Wylie disappears from the town records from March 1853 but was previously found to be employed in Mr Thomas’s whale fishery at Cheyne’s Beach during 1850 where he is said to have spent his earnings in a manner similar to that of another native called Lindol. That manner being the hosting of a great feast and dance.

When Wylie went to Adelaide with E.J. Eyre in May 1840 they sailed in the Minerva on a journey that took 16 days. On that sailing were four other ‘blackboys.’ These were Joey and Yarry; Eyre’s long serving New South Wales boys, Yanki Yanki; a teenager from Victoria who had been abducted by boatmen at Western Port Bay (very probably led by George Meredith Jnr) and who found his way to the Swan River Colony by accident, and Lindol; a local character at Albany and former house servant of George Grey. (See under the section on the sealer Bob Gamble in Campbell Taylor and the Cape Arid Connection – Part 3)
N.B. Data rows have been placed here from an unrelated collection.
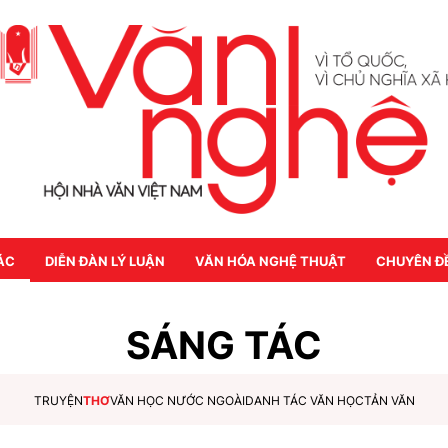
ÁC
DIỄN ĐÀN LÝ LUẬN
VĂN HÓA NGHỆ THUẬT
CHUYÊN Đ
SÁNG TÁC
TRUYỆN
THƠ
VĂN HỌC NƯỚC NGOÀI
DANH TÁC VĂN HỌC
TẢN VĂN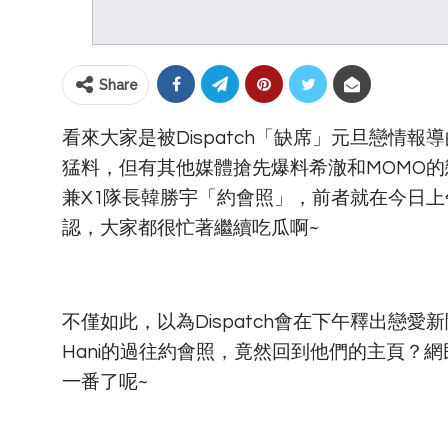
Share
看來大家是被Dispatch「缺席」元旦戀情
猛料，但有其他媒體搶先爆料希澈和MOMO的戀情
兼X1隊長韓勝宇「約會照」，前者就在今日
認，大家都很忙著繼續吃瓜啊~
不僅如此，以為Dispatch會在下午釋出戀愛
Hani的過往約會照，竟然回到他們的主頁？網民
一番了呢~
One local legend gives it that Wylie is buried in the front yard of a well known house on Grey Street West, Albany. Another suggestion, put forward by Bob Howard, the since deceased historical Albany Aborigines advocate, is that the grave’s address was rear of 116 Grey Street East; but that address does not exist today.

Howard also thought Wylie died in the middle 1850’s, a conclusion which would also appear to be drawn from the Stow Reference. Jefferson Stow, an Adelaide based journalist, newspaper editor and magistrate, published a pamphlet about an open boat journey he made down the West Australian coast in 1864 and his subsequent observations on the state of the Swan River Colony. The pamphlet, called Voyage of the Forlorn Hope and notes on Western Australia was published in 1865. Stow came to Albany early in August 1864 after which he commented;  “Poor Wylie has been dead ten years. The natives talk about him freely but I could find none who remembered Eyre.” If Wylie was in fact dead ten years then it would have been 1854 when he died, up to six and a half years before Arthur Onslow’s 1858 photograph.


Wylie death year by StowAbove: A cut from Jefferson Stow’s 1865 pamphlet  Voyage of the Forlorn Hope and notes on Western Australia in which he mentions Wylie being “dead ten years”. Jefferson was in Albany in the winter of 1864, so if Wylie was dead exactly ten years then we could say he died in the winter of 1854. Or did Jefferson mean ten years from the time he was writing up his pamphlet and got to the point where he was recounting his visit to the Sound? No historian has been brave enough to assert 1854 as Wylie’s death year, all thus far preferring to say he died ‘about 1855’ or else ‘during the mid 1850’s’ reflecting a reluctance to accept Stow’s comment as absolute. And rightly so, for immediately below his comments on Eyre and Wylie Stow talks of the Spencer House at Strawberry Hill, saying that ‘beyond this is Frenchman’s Bay’ when in fact it is Middleton Bay. Stow’s narrative is discursive and while he asserts his points in a way typical of the earnest educated men of the era, he is nonetheless open to error. That Wylie died sometime in the ten years previous to Stow’s arrival at Albany is wholly acceptable, but Stow’s single ‘ten years’ assertion cannot deny the possibility Wylie was still alive and about Albany in February 1858.